Ted Frank’s cy pres cert petition goes to SCOTUS conference Friday

Reuter's Westlaw reports on a case the U.S. Supreme Court is considering hearing based on Center for Class Action Fairness's objection to an unfair class action settlement. 

On Friday, justices of the U.S. Supreme Court will consider a petition for certiorari by an objector to a class action settlement of allegations that Gillette and Procter & Gamble deceived consumers about the lifespan of Duracell Ultra batteries. The objector is none other than Ted Frank, the class action watchdog whose group, the Center for Class Action Fairness, merged last year with the Competitive Enterprise Institute. Frank's cert petition, filed by counsel of record Thomas Goldstein of Goldstein & Russell, contends that the settlement – in which class members realized a total of $344,850, class counsel were awarded nearly $5.7 million and charities Duracell supports received $6 million in batteries – is not "fair, reasonable and adequate under the Federal Rule of Civil Procedure."

The odds of a cert grant are always daunting, and they've become even more so since the death last month of Justice Antonin Scalia.
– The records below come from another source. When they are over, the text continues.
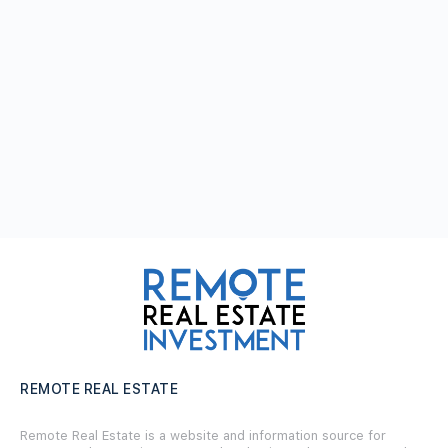
REMOTE REAL ESTATE
Remote Real Estate is a website and information source for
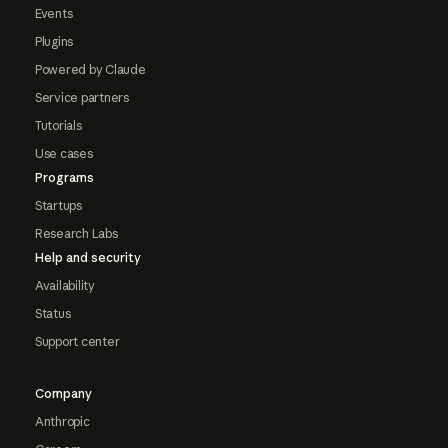
Events
Plugins
Powered by Claude
Service partners
Tutorials
Use cases
Programs
Startups
Research Labs
Help and security
Availability
Status
Support center
Company
Anthropic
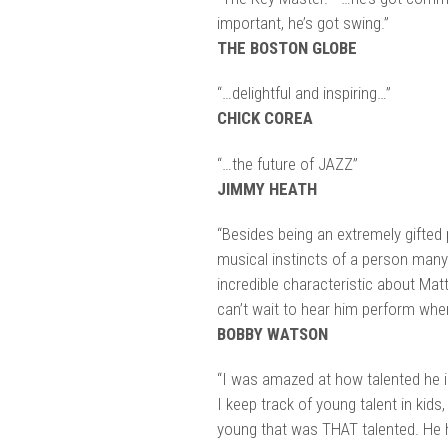
important, he’s got swing.”
THE BOSTON GLOBE
“…delightful and inspiring…”
CHICK COREA
“…the future of JAZZ”
JIMMY HEATH
“Besides being an extremely gifted 
musical instincts of a person many
incredible characteristic about Ma
can’t wait to hear him perform when
BOBBY WATSON
“I was amazed at how talented he is
I keep track of young talent in kids,
young that was THAT talented. He ha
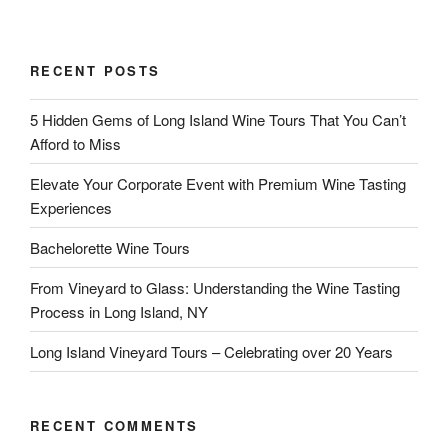
RECENT POSTS
5 Hidden Gems of Long Island Wine Tours That You Can’t
Afford to Miss
Elevate Your Corporate Event with Premium Wine Tasting
Experiences
Bachelorette Wine Tours
From Vineyard to Glass: Understanding the Wine Tasting
Process in Long Island, NY
Long Island Vineyard Tours – Celebrating over 20 Years
RECENT COMMENTS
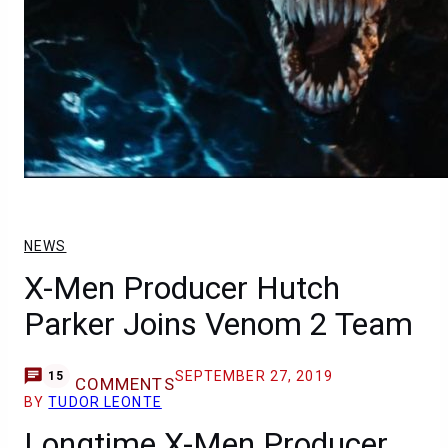
NEWS
X-Men Producer Hutch
Parker Joins Venom 2 Team
SEPTEMBER 27, 2019
15
COMMENTS
BY
TUDOR LEONTE
Longtime X-Men Producer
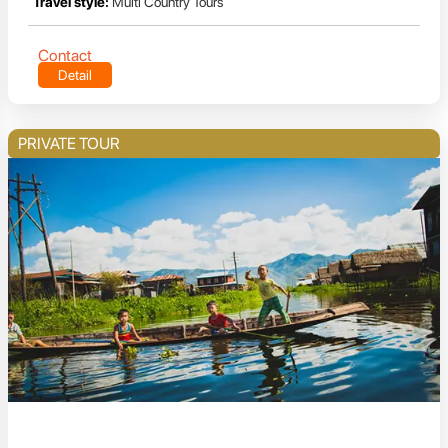
Travel style:
Multi Country Tours
Contact
Detail
PRIVATE TOUR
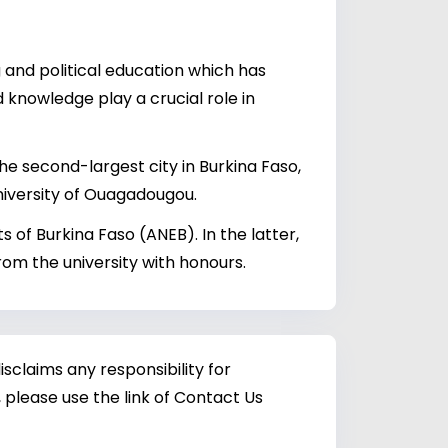
g and political education which has
 knowledge play a crucial role in
he second-largest city in Burkina Faso,
niversity of Ouagadougou.
 of Burkina Faso (ANEB). In the latter,
om the university with honours.
sclaims any responsibility for
 please use the link of Contact Us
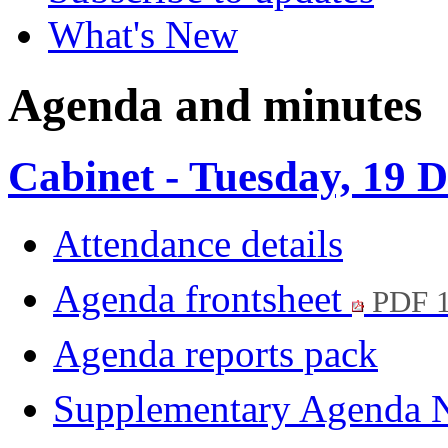
What's New
Agenda and minutes
Cabinet - Tuesday, 19
Attendance details
Agenda frontsheet
PDF 
Agenda reports pack
Supplementary Agenda 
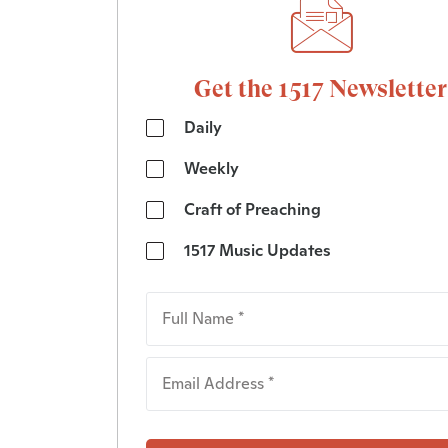
Get the 1517 Newsletter
Daily
Weekly
Craft of Preaching
1517 Music Updates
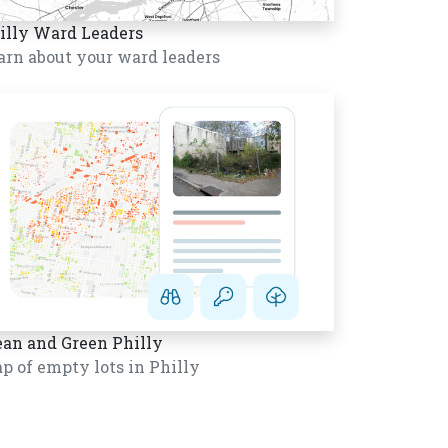
illy Ward Leaders
arn about your ward leaders
ean and Green Philly
p of empty lots in Philly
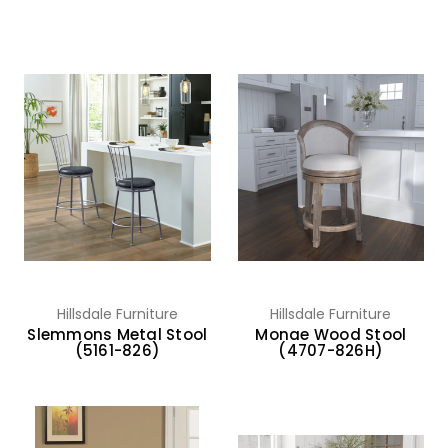
Hillsdale Furniture
Hillsdale Furniture
Slemmons Metal Stool
Monae Wood Stool
(5161-826)
(4707-826H)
That's a numerical fact: Instead of convincing four of nine justices, or 44 percent of the court, petitioners have to persuade four of eight justices, or 50 percent, to take their case. "It's harder to get four of eight than four of nine," Frank said. "I would have thought (Justice Scalia) would be a vote for us."
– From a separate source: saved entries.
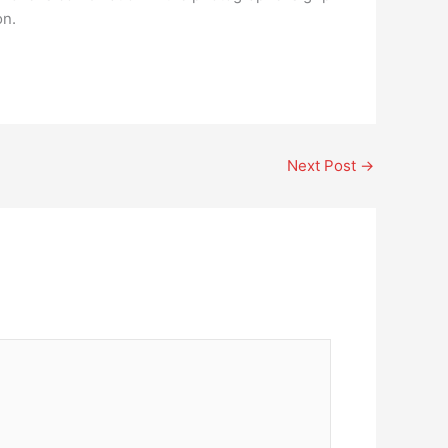
on.
Next Post
→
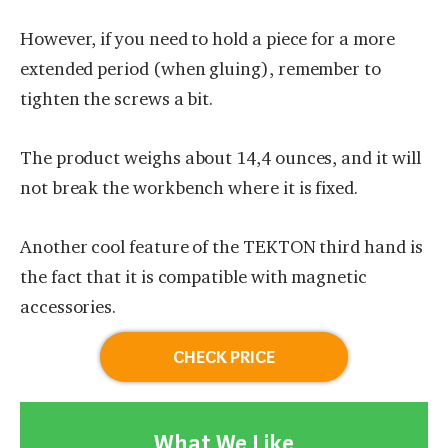
However, if you need to hold a piece for a more
extended period (when gluing), remember to
tighten the screws a bit.
The product weighs about 14,4 ounces, and it will
not break the workbench where it is fixed.
Another cool feature of the TEKTON third hand is
the fact that it is compatible with magnetic
accessories.
CHECK PRICE
What We Like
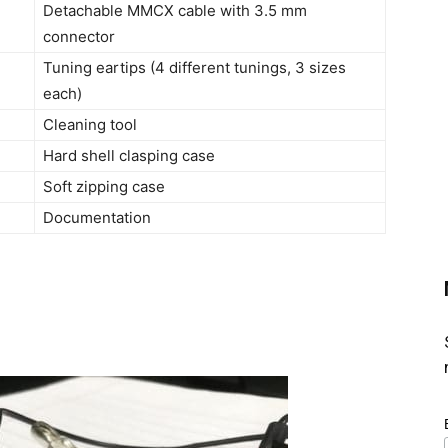
Detachable MMCX cable with 3.5 mm
connector
Tuning eartips (4 different tunings, 3 sizes
each)
Cleaning tool
Hard shell clasping case
Soft zipping case
Documentation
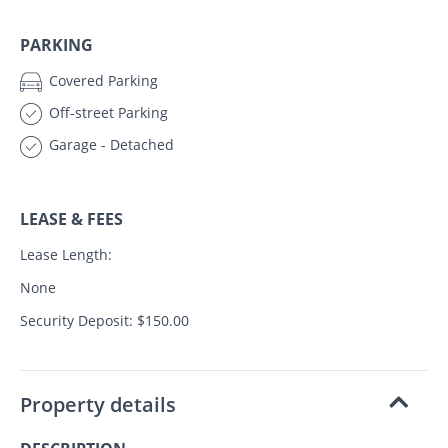
PARKING
Covered Parking
Off-street Parking
Garage - Detached
LEASE & FEES
Lease Length:
None
Security Deposit: $150.00
Property details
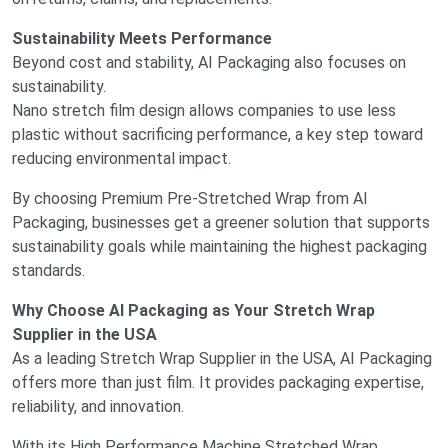
Sustainability Meets Performance
Beyond cost and stability, AI Packaging also focuses on
sustainability.
Nano stretch film design allows companies to use less
plastic without sacrificing performance, a key step toward
reducing environmental impact.
By choosing Premium Pre-Stretched Wrap from AI
Packaging, businesses get a greener solution that supports
sustainability goals while maintaining the highest packaging
standards.
Why Choose AI Packaging as Your Stretch Wrap
Supplier in the USA
As a leading Stretch Wrap Supplier in the USA, AI Packaging
offers more than just film. It provides packaging expertise,
reliability, and innovation.
With its High Performance Machine Stretched Wrap,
Frank's cert petition had urged the justices to take the Duracell case to consider whether cy pres payments to charitable groups can substitute for distributions directly to class members. (You may recall that, a couple of years back, Chief Justice John Roberts expressed interest in the cy pres issue in a statement accompanying the Supreme Court's denial of certiorari in another Ted Frank case.)

Frank said he is still hoping four justices agree with him that class counsel have to work harder to get money to class members. Justice Scalia was well known to be skeptical about class actions, but Frank said class action fairness is not an ideological issue and he's confident Justices Elena Kagan and Ruth Bader Ginsburg "do not think class actions should look like this."